Let's face it I'd have been annoyed if he hadn't tried things on, like any teenage girl, I wanted to feel loved and pretty and that he fancied me.
I'd wanted to go further for a while, I just felt the time was right, that I was in a serious relationship and that it wouldn't be just a quick fuck and a notch on his bedpost. I'm sure he could have many on there if he'd not been faithful and patient with me, waiting until I was ready.
It had been a crap weekend for Jonathan so far, his idol and to quote him, 'The greatest guitarist in rock history and one of the most influential people in rock and roll, after Buddy Holly, no more than Buddy Holly' had died on Friday. Jonathan had been devastated when I met him after school. At the time I wasn't into rock and Hendrix just didn't do it for me, but I could tell that he had something different about him as a musician.
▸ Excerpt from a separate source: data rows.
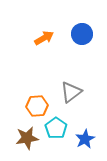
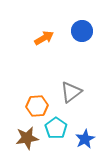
blue circle: moved 3 px up
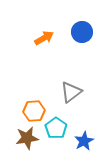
blue circle: moved 1 px down
orange hexagon: moved 3 px left, 5 px down
blue star: moved 1 px left, 2 px down
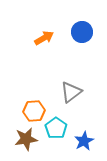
brown star: moved 1 px left, 1 px down
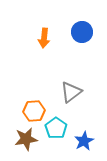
orange arrow: rotated 126 degrees clockwise
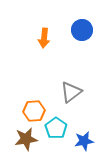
blue circle: moved 2 px up
blue star: rotated 18 degrees clockwise
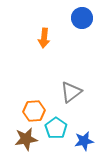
blue circle: moved 12 px up
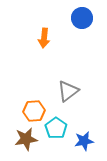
gray triangle: moved 3 px left, 1 px up
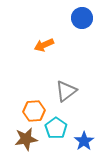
orange arrow: moved 7 px down; rotated 60 degrees clockwise
gray triangle: moved 2 px left
blue star: rotated 24 degrees counterclockwise
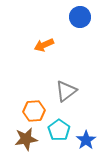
blue circle: moved 2 px left, 1 px up
cyan pentagon: moved 3 px right, 2 px down
blue star: moved 2 px right, 1 px up
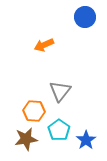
blue circle: moved 5 px right
gray triangle: moved 6 px left; rotated 15 degrees counterclockwise
orange hexagon: rotated 10 degrees clockwise
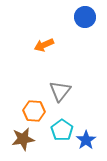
cyan pentagon: moved 3 px right
brown star: moved 3 px left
I was more into Motown, James Taylor and Carol King that's all.
So it's now Sunday, and I've made up my mind, I'm going to have sex with Jonathan, I'm determined to do it, I'm just not sure I'll be brave enough to actually go all the way, that I might back out at the last minute.
As a good Catholic girl, I was ready for Mass but had had a massive argument with mum over what I was wearing. I knew I daren't push it to wear my favourite patched suede miniskirt. It is so short that it only just covers my bum, but Jonathan loves it so much. So I had opted for a full-length denim skirt that buttoned all the way down the front, so I could control how much leg I was showing, for Mass it would be none, but after, well the buttons were all going to be open.
Mum for some reason didn't like that fact it was denim, so we had a stand-off, Mum saying denim wasn't proper for Mass, whilst I said it was and refused to change, eventually, I won as we would have been late for the service. I'd paired it with a cheesecloth blouse and no bra, my brother nearly freaked out when he noticed that. Mum either hadn't noticed or had decided to let things pass. I'd played with going with no panties as well, but that was a step too far.